Monday, May 01, 2017

Tornadoes and memories

I hope it’s an omen that May came in with such gorgeous weather. The spring storms we were threatened with never did hit us, though they did great damage east of Dallas. That area around Canton, which was so heavily hit, is one dear to my heart. I had good friends, both now gone, who had a guest ranch in Ben Wheeler. My family and I spent many happy days and nights there. Mostly we enjoyed Aunt Reva’s cooking, eating on the porch of their house which overlooked one of the large stock tanks/small lakes on the property.

But sometimes we went to the neighboring town of Edom to eat at The Shed, a down-home café which had become sort of an institution. They featured fried catfish on Saturday nights, and often had lemon meringue pie. I remember Charles (uncle to my children) telling me there were no calories because it was all air. And when I told him he was overlooking the custard part, he said, “Shut up, Judy.” The Shed inspired the Blue Plate Café of my mystery series by that name.

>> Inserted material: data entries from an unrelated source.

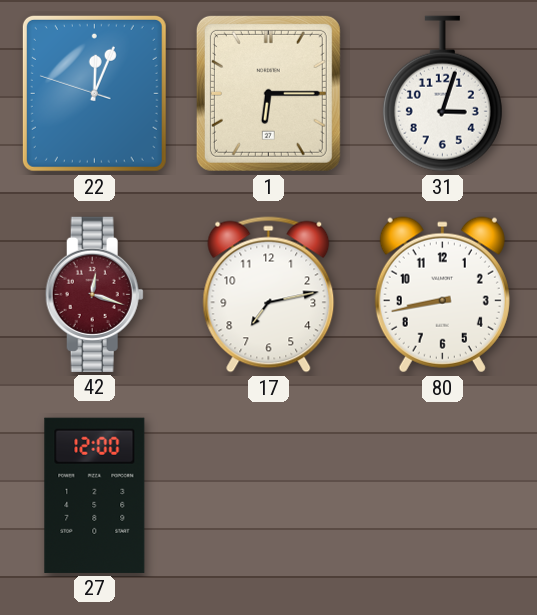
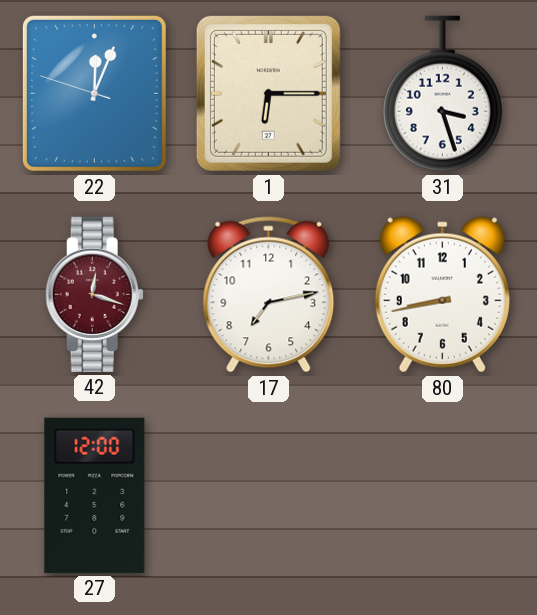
31: 3:03 -> 3:27
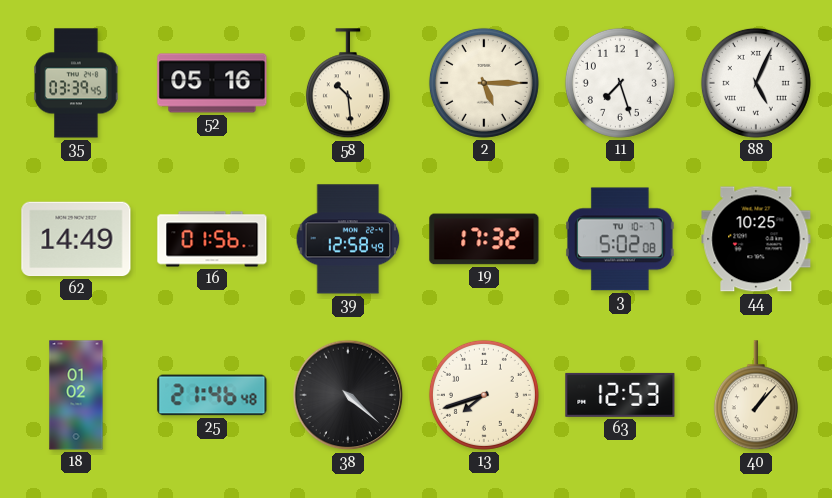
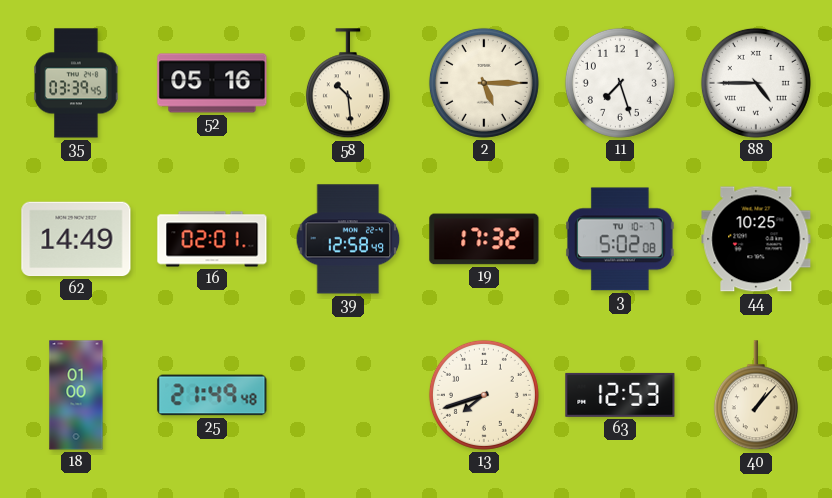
88: 5:04 -> 4:45
16: 01:56 -> 02:01
18: 01:02 -> 01:00
25: 21:46 -> 21:49
38: 4:22 -> none
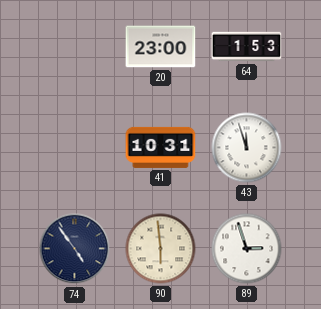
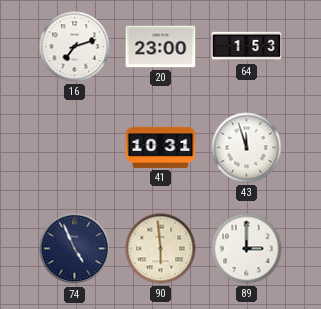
16: none -> 7:12
74: 4:54 -> 4:56
89: 2:57 -> 3:00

I’ve lost touch with that family now that the parents are gone, except one daughter who faithfully called me when she was in Fort Worth, and we had lunch. Marsha had been blind from diabetes since about the age of twenty, yet she went on to get a graduate degree in anthropology (with the help of her radiologist father), and I much admired her. I got word recently that she had died unexpectedly, and I felt at a loss because I didn’t know who to contact to express my sympathy. It got me to thinking once again about how things change and life moves on, and we go with the flow. It’s no good being stuck in the past, but I grieve for her.

Today, however, life seemed to stand still. For me, it was a no make-up, no shampoo day when I was in my jammies until four o’clock. Not that I didn’t work—I cleared up all kinds of things: a bill paid to the wrong health care providers (I’ve now paid the right ones, and I want a refund from the other); Amazon accounts—it appears I had five, and now I have only one. That kind of busy-ness can wear you out. I did some odd but creative (I hope) marketing for my books, and finished reading The Last Chance Olive Ranch by Susan Wittig Albert. Great book that kept me spellbound—and also taught me a lot about olive oil.

I didn’t intend to be so lazy today. I thought son Jamie was coming for the day, and I was looking forward to our traditional breakfast at Ol’ South Pancake House. He has a Dutch baby and I have corned beef hash. When I emailed last night to ask if I was still expecting him, he said no, it was always Tuesday. Now, I know that child (45, but he’s still my child) is wrong. I have Monday on my calendar and in my head, but he was adamant. So that gives me one more day of nice anticipation. And I did make good use of the day.